** Given data **
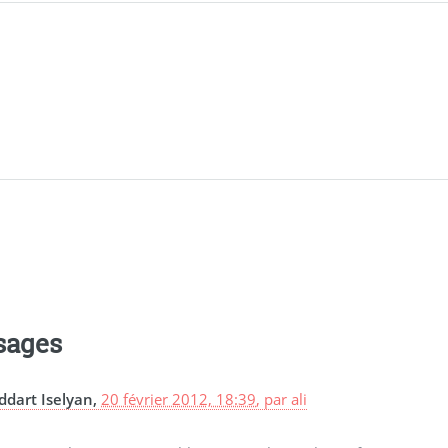
sages
ddart Iselyan,
20 février 2012, 18:39
,
par
ali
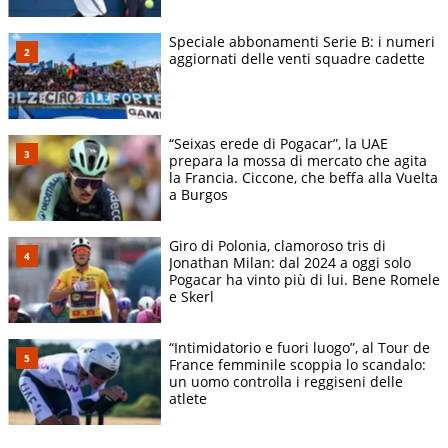
Speciale abbonamenti Serie B: i numeri
aggiornati delle venti squadre cadette
“Seixas erede di Pogacar”, la UAE
prepara la mossa di mercato che agita
la Francia. Ciccone, che beffa alla Vuelta
a Burgos
Giro di Polonia, clamoroso tris di
Jonathan Milan: dal 2024 a oggi solo
Pogacar ha vinto più di lui. Bene Romele
e Skerl
“Intimidatorio e fuori luogo”, al Tour de
France femminile scoppia lo scandalo:
un uomo controlla i reggiseni delle
atlete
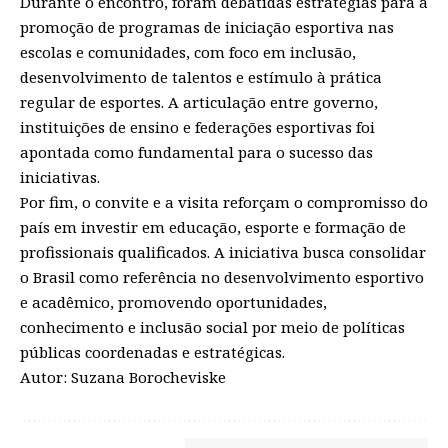
Durante o encontro, foram debatidas estratégias para a
promoção de programas de iniciação esportiva nas
escolas e comunidades, com foco em inclusão,
desenvolvimento de talentos e estímulo à prática
regular de esportes. A articulação entre governo,
instituições de ensino e federações esportivas foi
apontada como fundamental para o sucesso das
iniciativas.
Por fim, o convite e a visita reforçam o compromisso do
país em investir em educação, esporte e formação de
profissionais qualificados. A iniciativa busca consolidar
o Brasil como referência no desenvolvimento esportivo
e acadêmico, promovendo oportunidades,
conhecimento e inclusão social por meio de políticas
públicas coordenadas e estratégicas.
Autor: Suzana Borocheviske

** Task directions **
Copy out every line from the records that has the word "como".

** Exercise output **
apontada como fundamental para o sucesso das
o Brasil como referência no desenvolvimento esportivo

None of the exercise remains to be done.